• Goal of the exercise: Below is a set of entries. Reproduce exactly the lines from the one containing "- Uitsluitend voor 25 minuten priveles" through the end, both included.

Data entries
=== Section Start ===

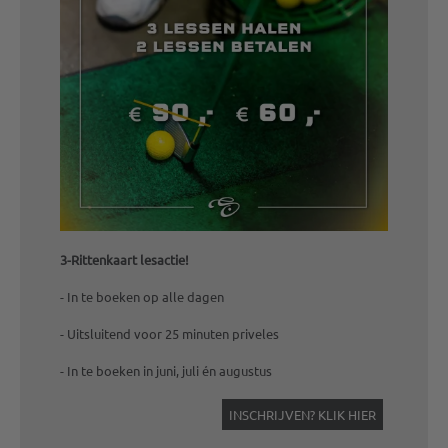
3-Rittenkaart lesactie!
- In te boeken op alle dagen
- Uitsluitend voor 25 minuten priveles
- In te boeken in juni, juli én augustus
INSCHRIJVEN? KLIK HIER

=== Section End ===

• Exercise answer:
- Uitsluitend voor 25 minuten priveles
- In te boeken in juni, juli én augustus
INSCHRIJVEN? KLIK HIER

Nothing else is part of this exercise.